We introduce a novel framework known as "Safe-Option-Critic" (SOC), which provides safety in Option framework. Here safety is defined as "Prevention from accidents in ML systems due to poor designing on AI systems". Options provide a method to incorporate temporal abstractions in RL setting. Here is link to Between MDPs and semi-MDPs: A framework for temporal abstraction in reinforcement learning. The Option-Critic Architecture provides a method for end-to-end learning of options including option policies, termination condition and policy over options.

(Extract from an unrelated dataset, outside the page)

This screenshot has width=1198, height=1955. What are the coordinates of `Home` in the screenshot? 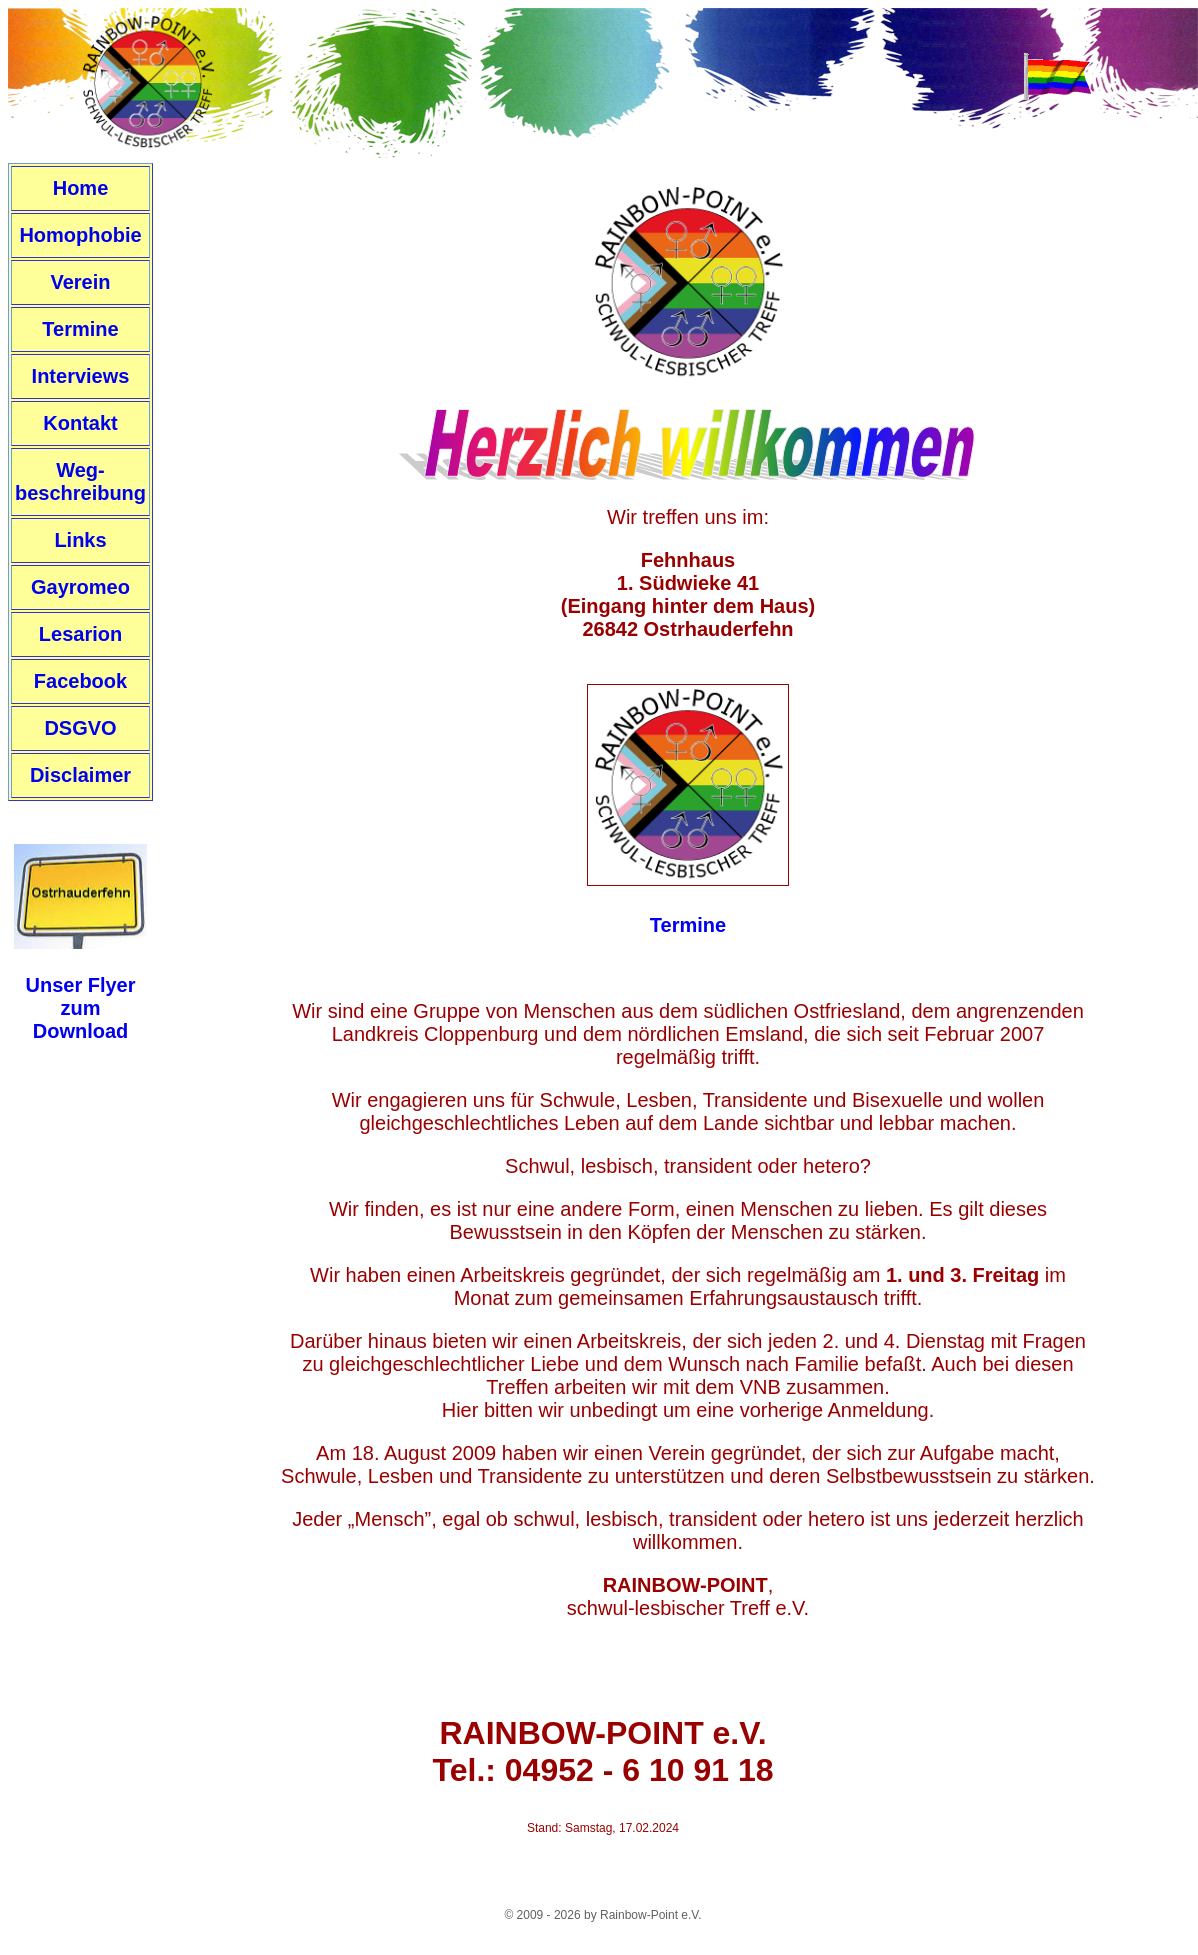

The repo contains code for running SOC framework on tabular and continous state-space environments. For experiments in ALE see repo
* Numpy
* OpenAI Gym
* Matplotlib
* Seaborn
- Frozen FourRoom Env [fourrooms.py]
- GYM CartPole Env
The following command is used for training Tabular (FrozenFourRoom Environment)
python FourRoomSOC.py --nruns 150 --nepisodes 2000 --beta 0.05 --controllability True
Use deafult parameters in code for best setting
The following command is used for training Continuous State Space Env : GYM Cartpole Env
python CartPoleSOC.py --nruns 50 --nepisodes 2000 --beta 0.25 --controllability True
Use the following PolttingPolicies.ipynb (iPython Notebook) for visualization of option policies and option termination in Frozen FourRoom Env.
Use the following ReturnPlots.ipynb (iPython Notebook) for visualization of return plots in Frozen FourRoom Env and CartPole Env.